Hardy WILLIAMS et al., Plaintiffs,
Maurice OSSER et al., Defendants

The opinion of the court was delivered by: ROSENN

MAX ROSENN, Circuit Judge.

Plaintiffs have instituted a civil rights class action challenging certain statutes and administrative practices relating to voting. Jurisdiction for this three-judge court is asserted under 28 U.S.C. §§ 1343(3) and (4), and 42 U.S.C. § 1971(d).

Under attack before us on final hearing on the merits is the constitutionality of a section of Pennsylvania's "First Class City Permanent Registration Act," 25 P.S. § 623-1 et seq., which provides for removal from the voter registration lists of persons who have not voted at any election or primary during the two immediately preceding calendar years and who, after notice, have failed to request reinstatement of registration, 25 P.S. § 623-40 *fn1" (referred to hereinafter as the two-year purge).
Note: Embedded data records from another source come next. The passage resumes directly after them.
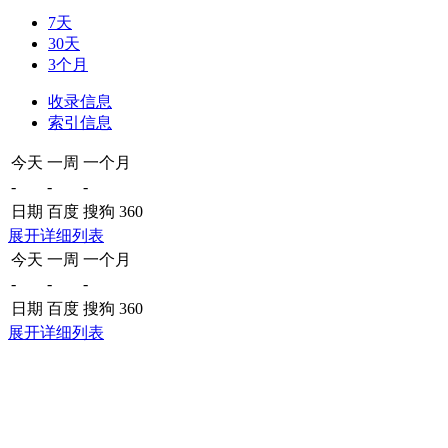
7天
30天
3个月
收录信息
索引信息
今天
一周
一个月
-
-
-
日期
百度
搜狗
360
展开详细列表
今天
一周
一个月
-
-
-
日期
百度
搜狗
360
展开详细列表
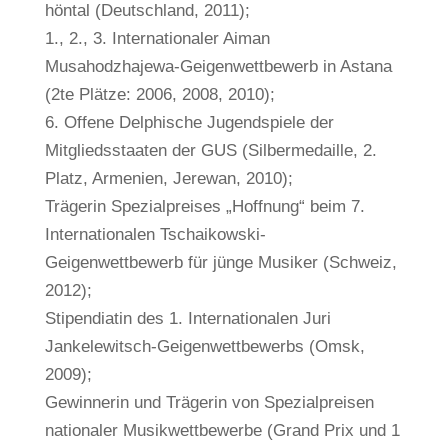
höntal (Deutschland, 2011);
1., 2., 3. Internationaler Aiman
Musahodzhajewa-Geigenwettbewerb in Astana
(2te Plätze: 2006, 2008, 2010);
6. Offene Delphische Jugendspiele der
Mitgliedsstaaten der GUS (Silbermedaille, 2.
Platz, Armenien, Jerewan, 2010);
Trägerin Spezialpreises „Hoffnung“ beim 7.
Internationalen Tschaikowski-
Geigenwettbewerb für jünge Musiker (Schweiz,
2012);
Stipendiatin des 1. Internationalen Juri
Jankelewitsch-Geigenwettbewerbs (Omsk,
2009);
Gewinnerin und Trägerin von Spezialpreisen
nationaler Musikwettbewerbe (Grand Prix und 1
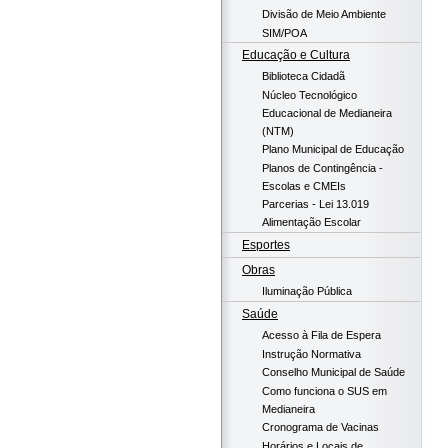
Divisão de Meio Ambiente
SIM/POA
Educação e Cultura
Biblioteca Cidadã
Núcleo Tecnológico
Educacional de Medianeira
(NTM)
Plano Municipal de Educação
Planos de Contingência -
Escolas e CMEIs
Parcerias - Lei 13.019
Alimentação Escolar
Esportes
Obras
Iluminação Pública
Saúde
Acesso à Fila de Espera
Instrução Normativa
Conselho Municipal de Saúde
Como funciona o SUS em
Medianeira
Cronograma de Vacinas
Horários e Locais de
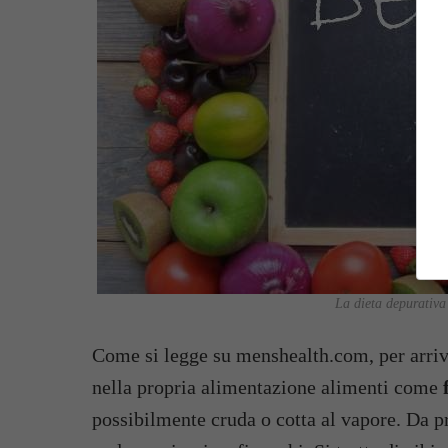
La dieta depurativa
Come si legge su menshealth.com, per arriv
nella propria alimentazione alimenti come
f
possibilmente cruda o cotta al vapore. Da pr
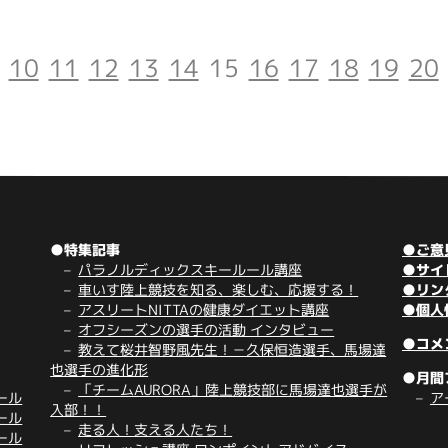
10
11
12
13
14
15
16
17
18
19
20
●特集記事
●ご意
パラノルディックスキールール講座
●サイ
車いす陸上競技を知る、楽しむ、応援する！
●リン
アスリートNITTAの健康ダイエット講座
●個人
オフシーズンの選手の活動 インタビュー
●コメ
教えて桜井智野風先生！－久保恒造選手、馬場達
也選手の進化形
●月間
「チームAURORA」陸上競技部に馬場達也選手が
ール
ア
入部！！
ール
走る人！支える人たち！
ール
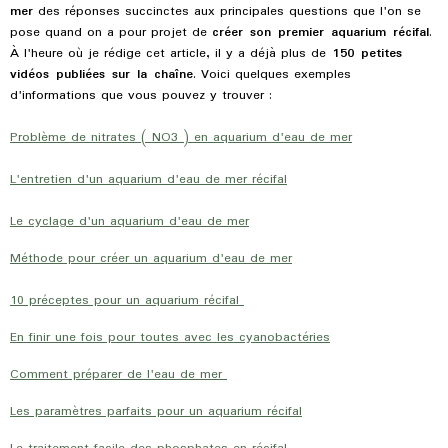
mer
des réponses succinctes aux principales questions que l'on se
pose quand on a pour projet de
créer son premier aquarium récifal
.
À l'heure où je rédige cet article, il y a déjà plus de
150 petites
vidéos publiées sur la chaîne
. Voici quelques exemples
d'informations que vous pouvez y trouver :
Problème de nitrates ( NO3 ) en aquarium d'eau de mer
L'entretien d'un aquarium d'eau de mer récifal
Le cyclage d'un aquarium d'eau de mer
Méthode pour créer un aquarium d'eau de mer
10 préceptes pour un aquarium récifal
En finir une fois pour toutes avec les cyanobactéries
Comment préparer de l'eau de mer
Les paramètres parfaits pour un aquarium récifal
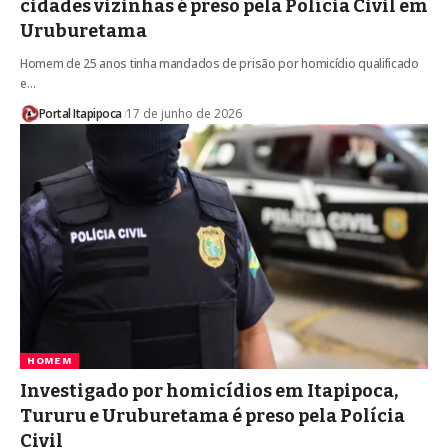
cidades vizinhas é preso pela Polícia Civil em
Uruburetama
Homem de 25 anos tinha mandados de prisão por homicídio qualificado
e…
Portal Itapipoca
17 de junho de 2026
HOMEM
Investigado por homicídios em Itapipoca,
Tururu e Uruburetama é preso pela Polícia
Civil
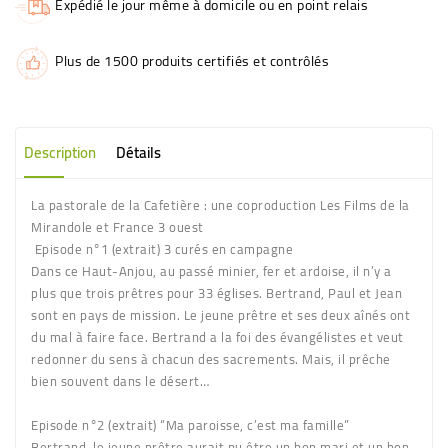
Expédié le jour même à domicile ou en point relais
Plus de 1500 produits certifiés et contrôlés
Description
Détails
La pastorale de la Cafetière : une coproduction Les Films de la
Mirandole et France 3 ouest
Episode n°1 (extrait) 3 curés en campagne
Dans ce Haut-Anjou, au passé minier, fer et ardoise, il n’y a
plus que trois prêtres pour 33 églises. Bertrand, Paul et Jean
sont en pays de mission. Le jeune prêtre et ses deux aînés ont
du mal à faire face. Bertrand a la foi des évangélistes et veut
redonner du sens à chacun des sacrements. Mais, il prêche
bien souvent dans le désert…
Episode n°2 (extrait) “Ma paroisse, c’est ma famille”
Bertrand, le jeune prêtre aurait pu être un bon mari et un bon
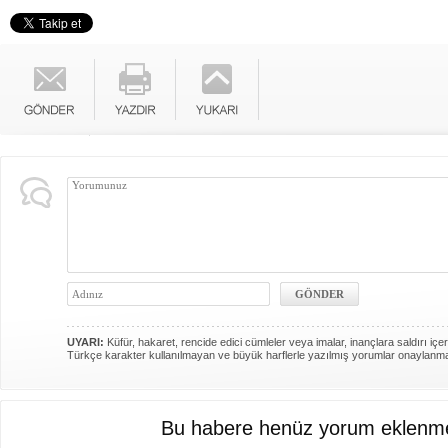
UYARI:
Küfür, hakaret, rencide edici cümleler veya imalar, inançlara saldırı içer
Türkçe karakter kullanılmayan ve büyük harflerle yazılmış yorumlar onaylanm
Bu habere henüz yorum eklenme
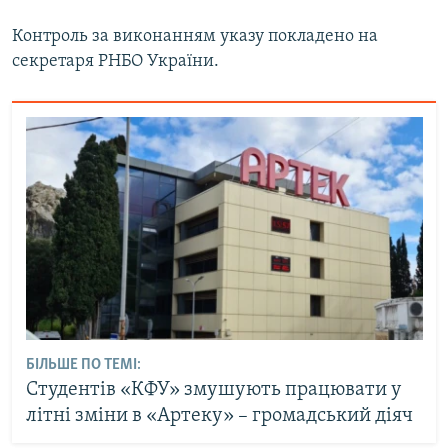
Контроль за виконанням указу покладено на
секретаря РНБО України.
БІЛЬШЕ ПО ТЕМІ:
Студентів «КФУ» змушують працювати у
літні зміни в «Артеку» – громадський діяч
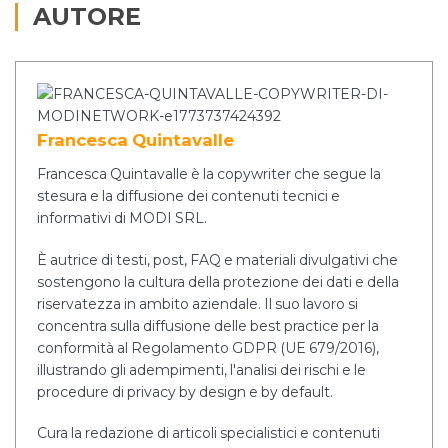
AUTORE
Francesca Quintavalle
Francesca Quintavalle è la copywriter che segue la
stesura e la diffusione dei contenuti tecnici e
informativi di MODI SRL.
È autrice di testi, post, FAQ e materiali divulgativi che
sostengono la cultura della protezione dei dati e della
riservatezza in ambito aziendale. Il suo lavoro si
concentra sulla diffusione delle best practice per la
conformità al Regolamento GDPR (UE 679/2016),
illustrando gli adempimenti, l'analisi dei rischi e le
procedure di privacy by design e by default.
Cura la redazione di articoli specialistici e contenuti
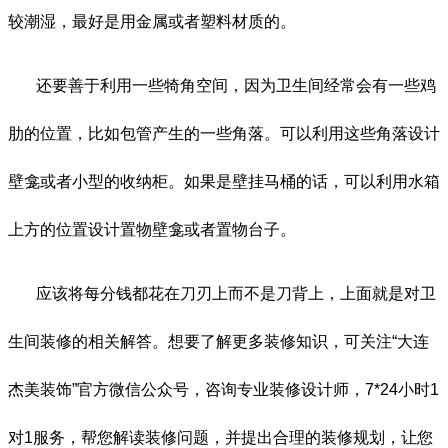
较潮湿，最好是用金属或者塑料材质的。
还要善于利用一些犄角空间，因为卫生间经常会有一些鸡
肋的位置，比如包管产生的一些角落。可以利用这些角落设计
壁龛或者小型的收纳柜。如果是壁挂马桶的话，可以利用水箱
上方的位置设计置物壁龛或者置物台子。
应该将每分钱都花在刀刃上而不是刀背上，上面就是对卫
生间
装修的相关解答。想要了解更多装修知识，可关注
“
大连
杰美装饰
”
官方微信公众号，咨询专业装修设计师，
7*24
小时
1
对
1
服务，帮您解读装修问题，并提出合理的装修规划，让您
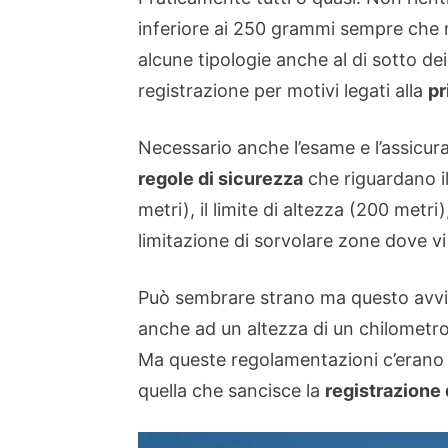
inferiore ai 250 grammi sempre che
alcune tipologie anche al di sotto d
registrazione per motivi legati alla
pr
Necessario anche l’esame e l’assicura
regole di sicurezza
che riguardano il 
metri), il limite di altezza (200 metri)
limitazione di sorvolare zone dove vi
Può sembrare strano ma questo avvie
anche ad un altezza di un chilometro 
Ma queste regolamentazioni c’erano g
quella che sancisce la
registrazione 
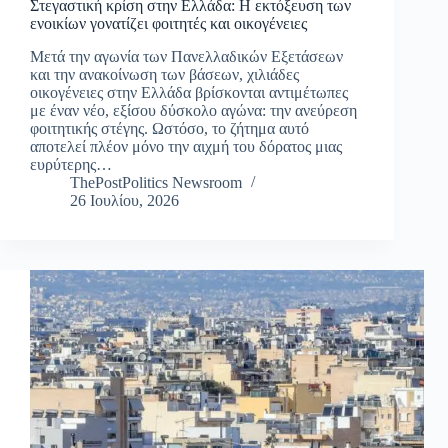
Στεγαστική κρίση στην Ελλάδα: Η εκτόξευση των
ενοικίων γονατίζει φοιτητές και οικογένειες
Μετά την αγωνία των Πανελλαδικών Εξετάσεων
και την ανακοίνωση των βάσεων, χιλιάδες
οικογένειες στην Ελλάδα βρίσκονται αντιμέτωπες
με έναν νέο, εξίσου δύσκολο αγώνα: την ανεύρεση
φοιτητικής στέγης. Ωστόσο, το ζήτημα αυτό
αποτελεί πλέον μόνο την αιχμή του δόρατος μιας
ευρύτερης…
ThePostPolitics Newsroom
26 Ιουλίου, 2026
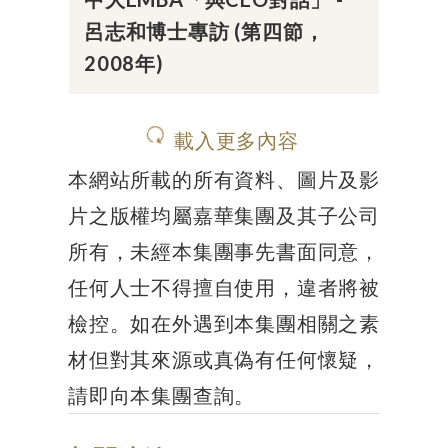
呂志和博士專訪 (第四節，
2008年)
載入更多內容
本網站所載的所有資料、圖片及影
片之版權均屬嘉華集團及其子公司
所有，未經本集團事先書面同意，
任何人士不得擅自使用，違者將被
檢控。如在外遇到本集團相關之素
材但對其來源或真偽有任何懷疑，
請即向本集團查詢。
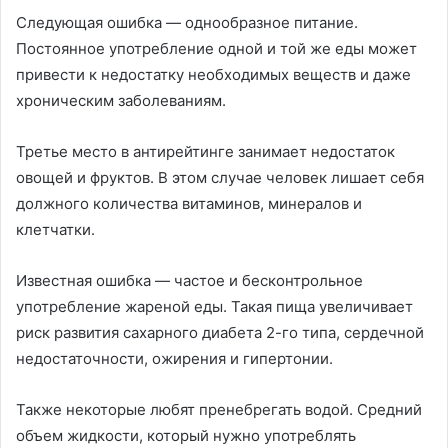
Следующая ошибка — однообразное питание.
Постоянное употребление одной и той же еды может
привести к недостатку необходимых веществ и даже
хроническим заболеваниям.
Третье место в антирейтинге занимает недостаток
овощей и фруктов. В этом случае человек лишает себя
должного количества витаминов, минералов и
клетчатки.
Известная ошибка — частое и бесконтрольное
употребление жареной еды. Такая пища увеличивает
риск развития сахарного диабета 2-го типа, сердечной
недостаточности, ожирения и гипертонии.
Также некоторые любят пренебрегать водой. Средний
объем жидкости, который нужно употреблять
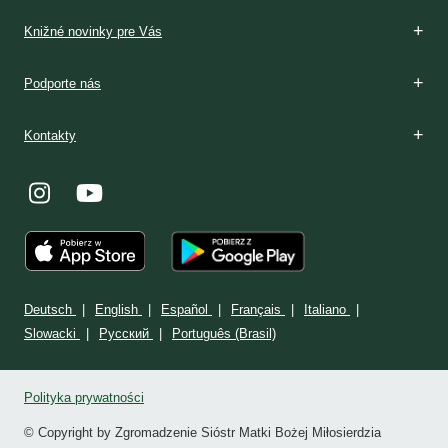
Knižné novinky pre Vás
Podporte nás
Kontakty
Deutsch
English
Español
Français
Italiano
Slowacki
Ρусский
Português (Brasil)
Polityka prywatności
© Copyright by Zgromadzenie Sióstr Matki Bożej Miłosierdzia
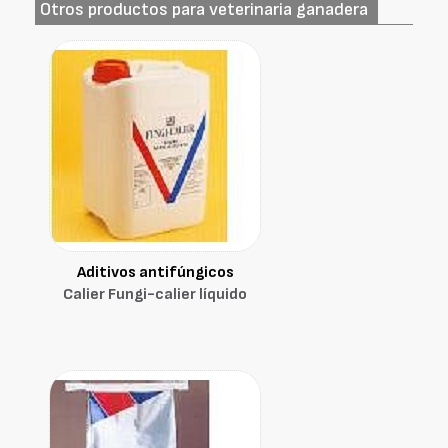
Otros productos para veterinaria ganadera
Aditivos antifúngicos
Calier Fungi-calier líquido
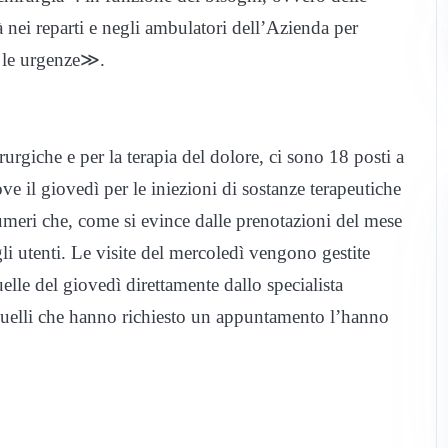
tà nei reparti e negli ambulatori dell’Azienda per
e le urgenze≫.
urgiche e per la terapia del dolore, ci sono 18 posti a
ve il giovedì per le iniezioni di sostanze terapeutiche
numeri che, come si evince dalle prenotazioni del mese
li utenti. Le visite del mercoledì vengono gestite
elle del giovedì direttamente dallo specialista
 quelli che hanno richiesto un appuntamento l’hanno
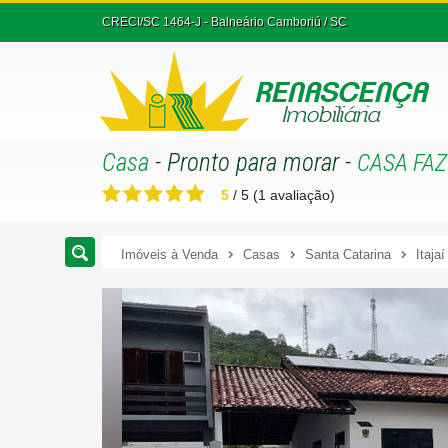
CRECI/SC 1464-J
- Balneário Camboriú /
SC
Casa
- Pronto para morar
-
CASA FAZ
5
/
5
(
1
avaliação)
Imóveis à Venda
Casas
Santa Catarina
Itajaí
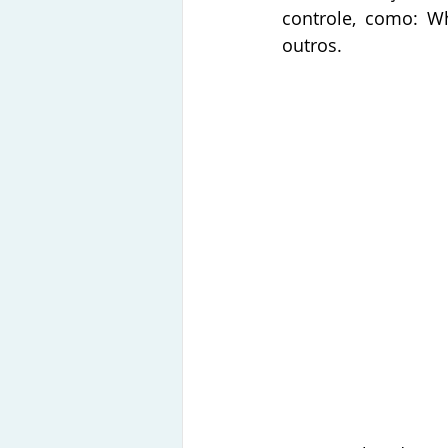
controle, como: Wh
outros.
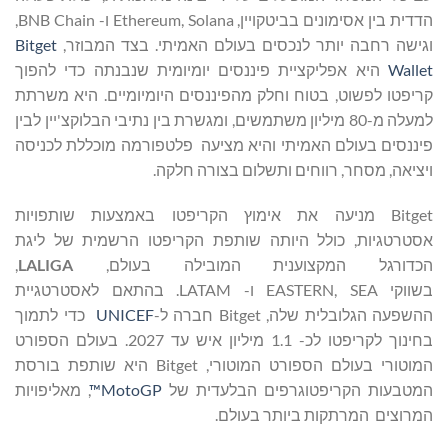
הדדית בין אסימונים בביטקויין, Ethereum, Solana ו- BNB Chain,
וגישה רחבה יותר לנכסים בעולם האמיתי. בצד המבוזר,
Bitget
Wallet
היא אפליקציית פיננסים יומיומית שנבנתה כדי להפוך
קריפטו לפשוט, בטוח וחלק מהפיננסים היומיומיים. היא משרתת
למעלה מ-80 מיליון משתמשים, ומגשרת בין נתיבי הבלוקצ'יין לבין
פיננסים בעולם האמיתי והיא מציעה פלטפורמה מוכללת לכניסה
ויציאה, מסחר, רווחים ותשלום בצורה חלקה.
Bitget מניעה את אימוץ הקריפטו באמצעות שותפויות
אסטרטגיות, כולל היותה שותפת הקריפטו הרשמית של ליגת
הכדורגל המקצוענית המובילה בעולם,
LALIGA
,
בשווקי EASTERN, SEA ו- LATAM. בהתאם לאסטרטגיית
ההשפעה הגלובלית שלה, Bitget חברה ל-
UNICEF
כדי לתמוך
בחינוך לקריפטו לכ- 1.1 מיליון איש עד 2027. בעולם הספורט
המוטורי בעולם הספורט המוטורי, Bitget היא שותפת בורסת
המטבעות הקריפטוגרפים הבלעדית של
MotoGP™
, מאליפויות
המרוצים המרתקות ביותר בעולם.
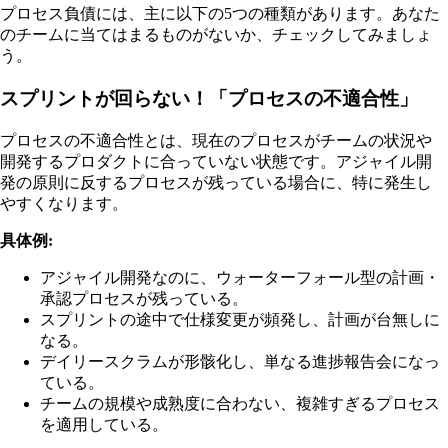
プロセス負債には、主に以下の5つの種類があります。あなた
のチームに当てはまるものがないか、チェックしてみましょ
う。
スプリントが回らない！「プロセスの不適合性」
プロセスの不適合性とは、現在のプロセスがチームの状況や
開発するプロダクトに合っていない状態です。アジャイル開
発の原則に反するプロセスが残っている場合に、特に発生し
やすくなります。
具体例:
アジャイル開発なのに、ウォーターフォール型の計画・
承認プロセスが残っている。
スプリントの途中で仕様変更が頻発し、計画が台無しに
なる。
デイリースクラムが形骸化し、単なる進捗報告会になっ
ている。
チームの規模や成熟度に合わない、複雑すぎるプロセス
を適用している。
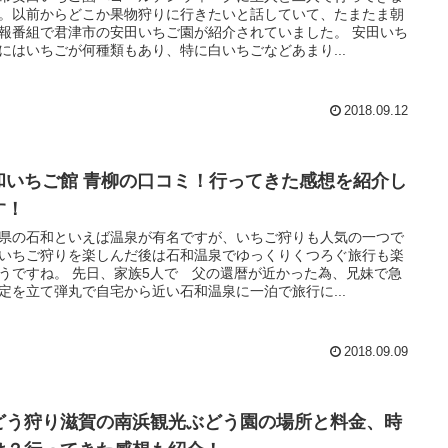
。以前からどこか果物狩りに行きたいと話していて、たまたま朝
報番組で君津市の安田いちご園が紹介されていました。 安田いち
にはいちごが何種類もあり、特に白いちごなどあまり...
2018.09.12
和いちご館 青柳の口コミ！行ってきた感想を紹介し
す！
県の石和といえば温泉が有名ですが、いちご狩りも人気の一つで
いちご狩りを楽しんだ後は石和温泉でゆっくりくつろぐ旅行も楽
うですね。 先日、家族5人で 父の還暦が近かった為、兄妹で急
定を立て弾丸で自宅から近い石和温泉に一泊で旅行に...
2018.09.09
どう狩り滋賀の南浜観光ぶどう園の場所と料金、時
A request for preliminary injunction against the operation of that section was earlier denied by this court in an opinion by Judge Luongo. *fn2" Williams v. Osser, 326 F. Supp. 1139 (E.D. Pa. 1971).

 Plaintiffs' complaint is that the two-year purge statute places an unconstitutional burden upon the fundamental right to vote. They contend that the section violates the equal protection clause by singling out for separate treatment those who have not voted for two consecutive calendar years. *fn3"

 Named plaintiffs are five candidates who ran in the May 18, 1971, Philadelphia Democratic primary, the Black Political Forum, and four other residents of Philadelphia. One of the plaintiffs was stricken from the registration list by the two-year purge. Each plaintiff sues on his own behalf and on behalf of others similarly situated. Defendants are the three Philadelphia city commissioners and the deputy commissioner in charge of registration.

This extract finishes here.